══ SOURCE MATERIAL ══

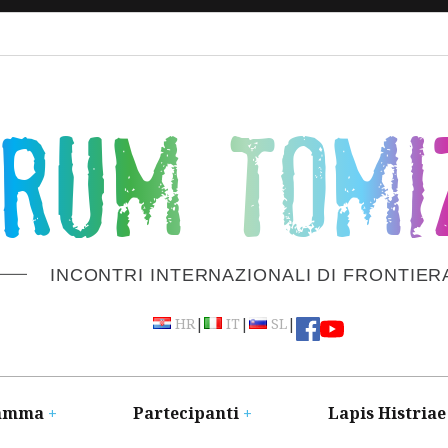
ORUM TOMI
INCONTRI INTERNAZIONALI DI FRONTIER
|
|
|
HR
IT
SL
amma
Partecipanti
Lapis Histriae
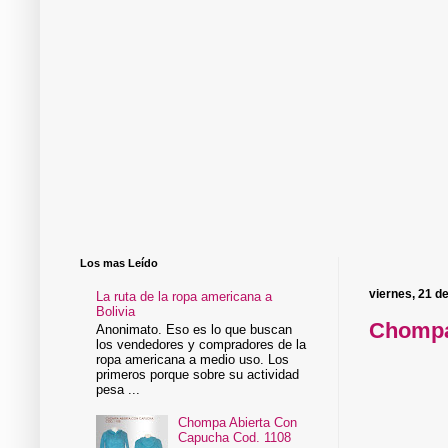
Los mas Leído
viernes, 21 d
La ruta de la ropa americana a
Bolivia
Chompa
Anonimato. Eso es lo que buscan
los vendedores y compradores de la
ropa americana a medio uso. Los
primeros porque sobre su actividad
pesa ...
Chompa Abierta Con
Capucha Cod. 1108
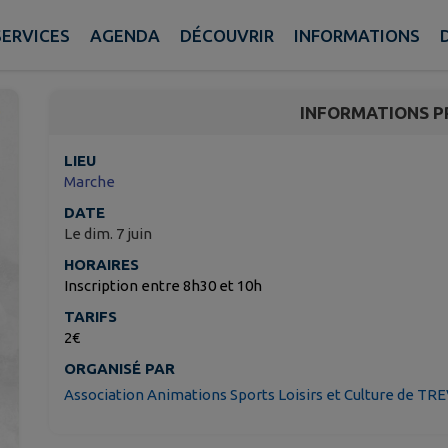
Marche
SERVICES
AGENDA
DÉCOUVRIR
INFORMATIONS
Tréveray
INFORMATIONS P
LIEU
Marche
DATE
Le dim. 7 juin
HORAIRES
Inscription entre 8h30 et 10h
TARIFS
2€
ORGANISÉ PAR
Association Animations Sports Loisirs et Culture de T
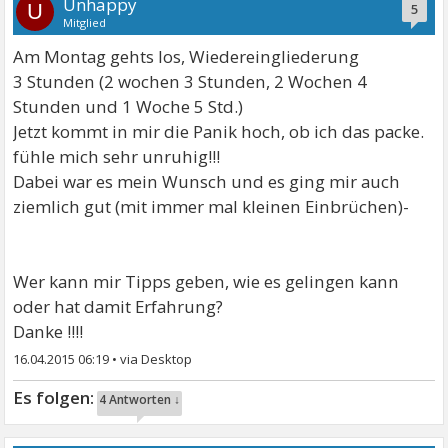
Unhappy
U
5
Mitglied
Am Montag gehts los, Wiedereingliederung
3 Stunden (2 wochen 3 Stunden, 2 Wochen 4
Stunden und 1 Woche 5 Std.)
Jetzt kommt in mir die Panik hoch, ob ich das packe.
fühle mich sehr unruhig!!!
Dabei war es mein Wunsch und es ging mir auch
ziemlich gut (mit immer mal kleinen Einbrüchen)-
Wer kann mir Tipps geben, wie es gelingen kann
oder hat damit Erfahrung?
Danke !!!!
16.04.2015 06:19
•
4 Antworten ↓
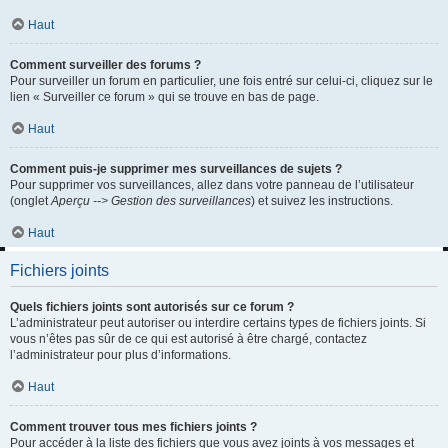
Haut
Comment surveiller des forums ?
Pour surveiller un forum en particulier, une fois entré sur celui-ci, cliquez sur le
lien « Surveiller ce forum » qui se trouve en bas de page.
Haut
Comment puis-je supprimer mes surveillances de sujets ?
Pour supprimer vos surveillances, allez dans votre panneau de l’utilisateur
(onglet
Aperçu --> Gestion des surveillances
) et suivez les instructions.
Haut
Fichiers joints
Quels fichiers joints sont autorisés sur ce forum ?
L’administrateur peut autoriser ou interdire certains types de fichiers joints. Si
vous n’êtes pas sûr de ce qui est autorisé à être chargé, contactez
l’administrateur pour plus d’informations.
Haut
Comment trouver tous mes fichiers joints ?
Pour accéder à la liste des fichiers que vous avez joints à vos messages et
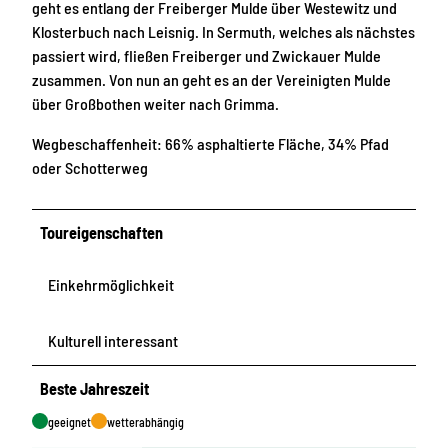
geht es entlang der Freiberger Mulde über Westewitz und
Klosterbuch nach Leisnig. In Sermuth, welches als nächstes
passiert wird, fließen Freiberger und Zwickauer Mulde
zusammen. Von nun an geht es an der Vereinigten Mulde
über Großbothen weiter nach Grimma.
Wegbeschaffenheit: 66% asphaltierte Fläche, 34% Pfad
oder Schotterweg
Toureigenschaften
Einkehrmöglichkeit
Kulturell interessant
Beste Jahreszeit
geeignet
wetterabhängig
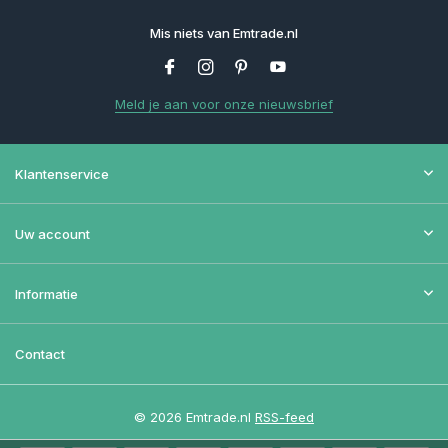
Mis niets van Emtrade.nl
Meld je aan voor onze nieuwsbrief
Klantenservice
Uw account
Informatie
Contact
© 2026 Emtrade.nl
RSS-feed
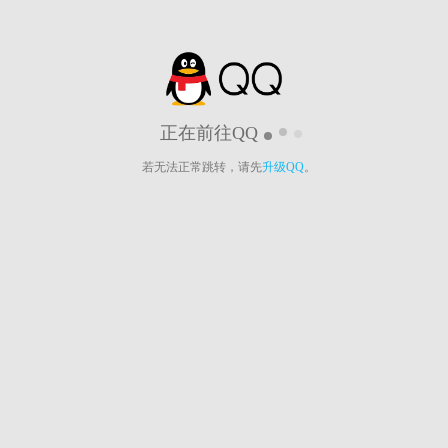
正在前往QQ
若无法正常跳转，请先
升级QQ
。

═══

The records above are to be transcribed exactly, with every picture left out.

ORUM TOMI
INCONTRI INTERNAZIONALI DI FRONTIER
|
|
|
HR
IT
SL
amma
Partecipanti
Lapis Histriae
Los mas Leído
viernes, 21 d
La ruta de la ropa americana a
Bolivia
Chompa
Anonimato. Eso es lo que buscan
los vendedores y compradores de la
ropa americana a medio uso. Los
primeros porque sobre su actividad
pesa ...
Chompa Abierta Con
Capucha Cod. 1108
Marche
SERVICES
AGENDA
DÉCOUVRIR
INFORMATIONS
Tréveray
INFORMATIONS P
LIEU
Marche
DATE
Le dim. 7 juin
HORAIRES
Inscription entre 8h30 et 10h
TARIFS
2€
ORGANISÉ PAR
Association Animations Sports Loisirs et Culture de T
Unhappy
U
5
Mitglied
Am Montag gehts los, Wiedereingliederung
3 Stunden (2 wochen 3 Stunden, 2 Wochen 4
Stunden und 1 Woche 5 Std.)
Jetzt kommt in mir die Panik hoch, ob ich das packe.
fühle mich sehr unruhig!!!
Dabei war es mein Wunsch und es ging mir auch
ziemlich gut (mit immer mal kleinen Einbrüchen)-
Wer kann mir Tipps geben, wie es gelingen kann
oder hat damit Erfahrung?
Danke !!!!
16.04.2015 06:19
•
4 Antworten ↓
Haut
Comment surveiller des forums ?
Pour surveiller un forum en particulier, une fois entré sur celui-ci, cliquez sur le
lien « Surveiller ce forum » qui se trouve en bas de page.
Haut
Comment puis-je supprimer mes surveillances de sujets ?
Pour supprimer vos surveillances, allez dans votre panneau de l’utilisateur
(onglet
Aperçu --> Gestion des surveillances
) et suivez les instructions.
Haut
Fichiers joints
Quels fichiers joints sont autorisés sur ce forum ?
L’administrateur peut autoriser ou interdire certains types de fichiers joints. Si
vous n’êtes pas sûr de ce qui est autorisé à être chargé, contactez
l’administrateur pour plus d’informations.
Haut
Comment trouver tous mes fichiers joints ?
Pour accéder à la liste des fichiers que vous avez joints à vos messages et
geht es entlang der Freiberger Mulde über Westewitz und
Klosterbuch nach Leisnig. In Sermuth, welches als nächstes
passiert wird, fließen Freiberger und Zwickauer Mulde
zusammen. Von nun an geht es an der Vereinigten Mulde
über Großbothen weiter nach Grimma.
Wegbeschaffenheit: 66% asphaltierte Fläche, 34% Pfad
oder Schotterweg
Toureigenschaften
Einkehrmöglichkeit
Kulturell interessant
Beste Jahreszeit
geeignet
wetterabhängig
Mis niets van Emtrade.nl
Meld je aan voor onze nieuwsbrief
Klantenservice
Uw account
Informatie
Contact
© 2026 Emtrade.nl
RSS-feed
正在前往QQ
若无法正常跳转，请先
升级QQ
。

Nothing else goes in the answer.